Biosynthesis of biocompatibility AgSe quantum dots in Saccharomyces cerevisiae and its application.

As fluorescence in the second near-infrared window (NIR-II, 1000-1400 nm) could image deep tissue with high signal-to-noise ratios compared with that in NIR-I (750-900 nm), AgSe quantum dots (QDs) with fluorescence in the NIR-II could be ideal fluorophores. Here, we described a biosynthesis method to prepare the AgSe QDs by using temporally coupling the irrelated biochemical reactions, whose photoluminescence (PL) emission can reach NIR-II. The nanoparticles were characterized by transmission electron microscopy (TEM), high-resolution transmission electron microscopy (HRTEM), energy-dispersive X-ray spectroscopy (EDX) and X-ray diffraction (XRD). The results showed that the nanoparticles obtained by extracellular purification were AgSe QDs with a uniform size of 3.9 ± 0.6 nm. In addition, the fluorescence intensity of Saccharomyces cerevisiae was improved successfully by nearly 4-fold by constructed engineering strain.

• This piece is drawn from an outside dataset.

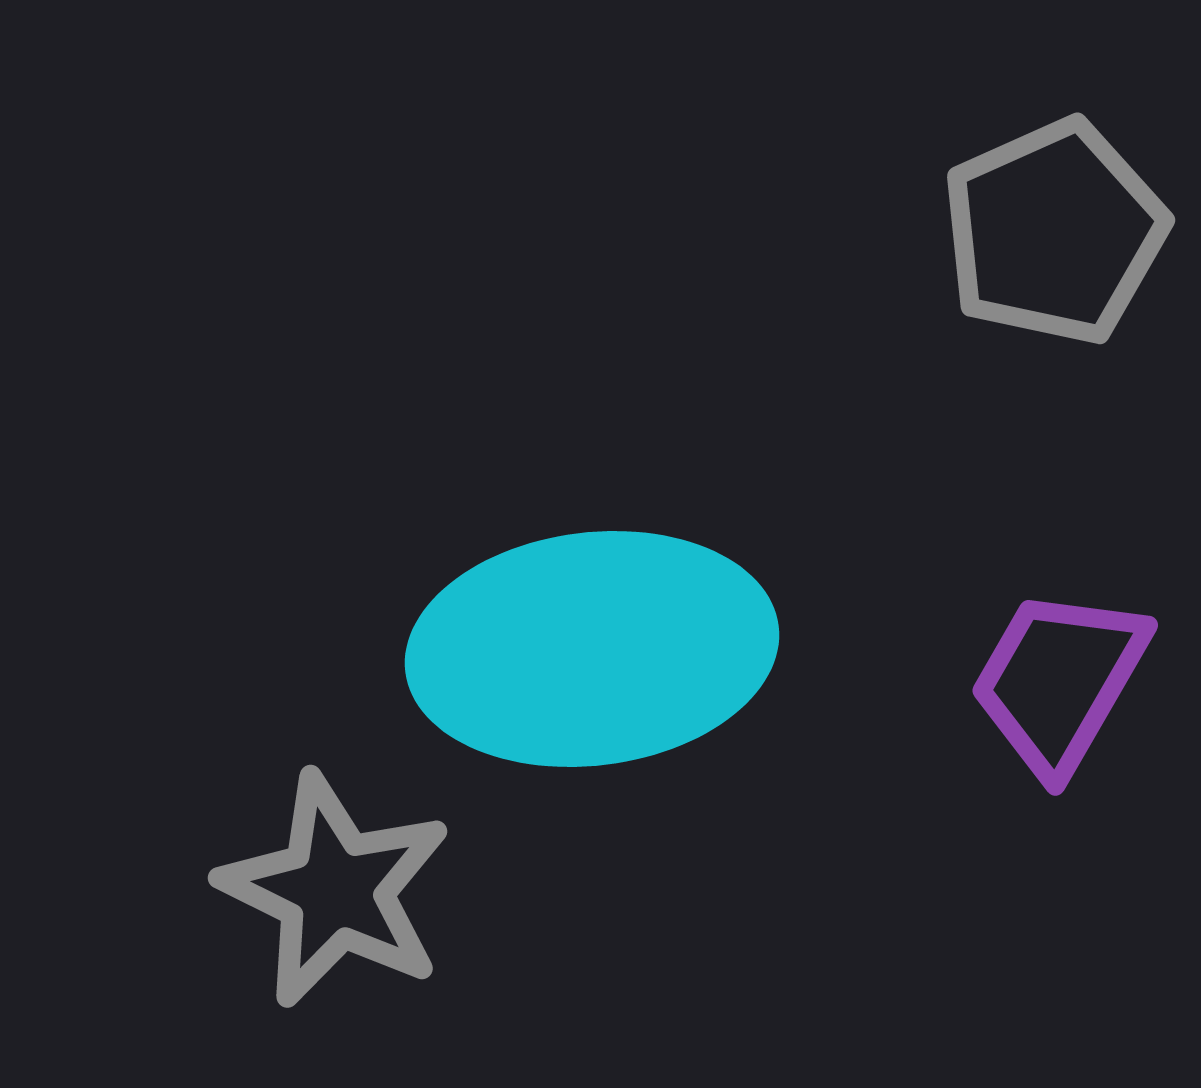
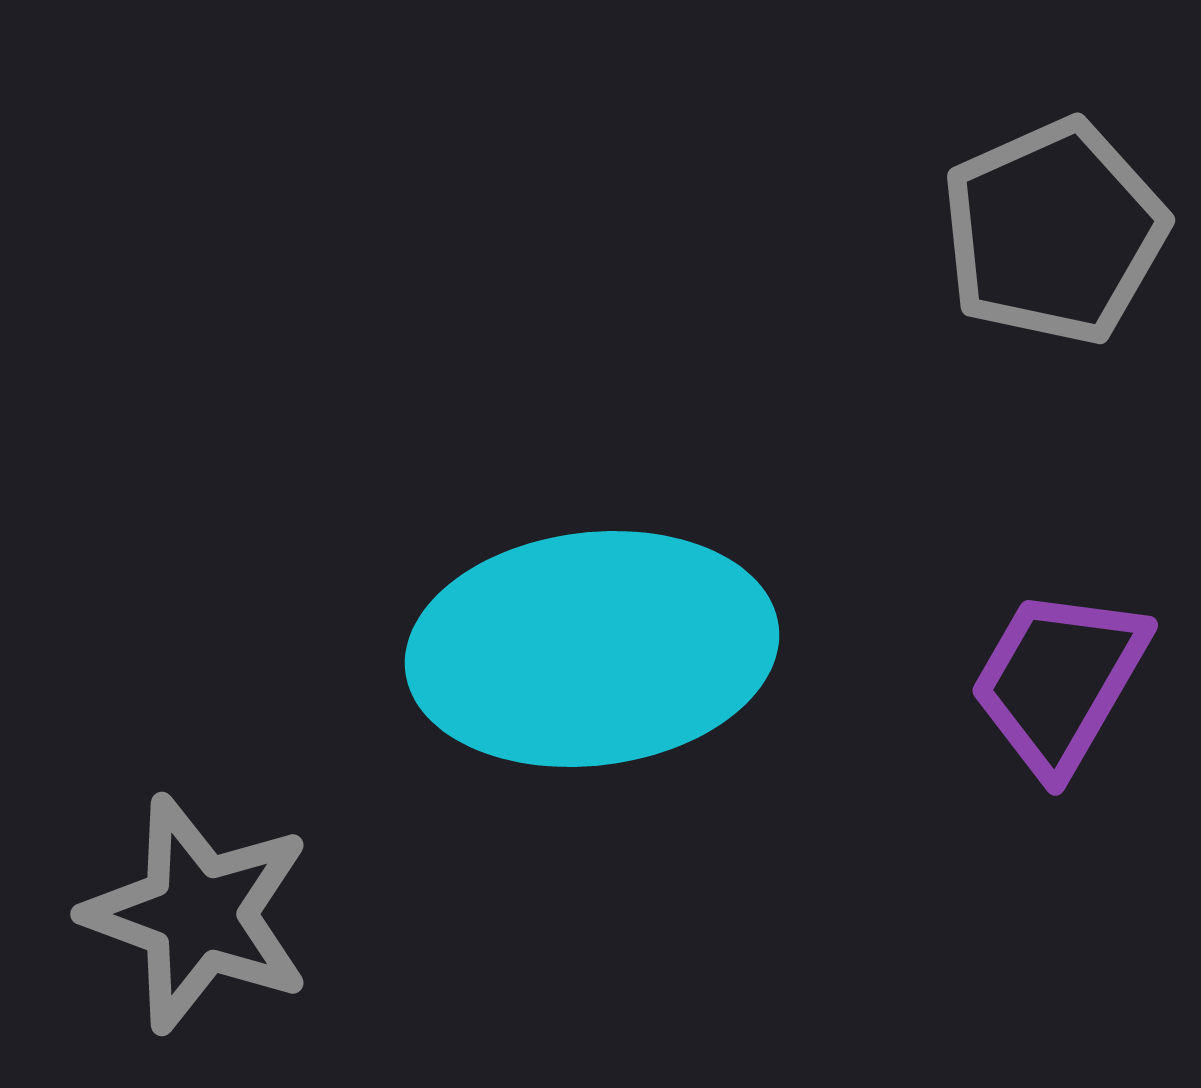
gray star: moved 137 px left, 24 px down; rotated 6 degrees counterclockwise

In particular, the biosynthesis of AgSe QDs had good biocompatibility because it was capped by protein. Furthermore, investigating the toxicity of AgSe on cells and NIR images of nude mice showed that the AgSe synthesized using S. cerevisiae had low toxicity and could be used for in vivo imaging. In this work, the synthesis pathway of biocompatible AgSe was broadened and laid a foundation for the enlarged applicability of bioimaging in the biosynthesis of NIR-II QDs.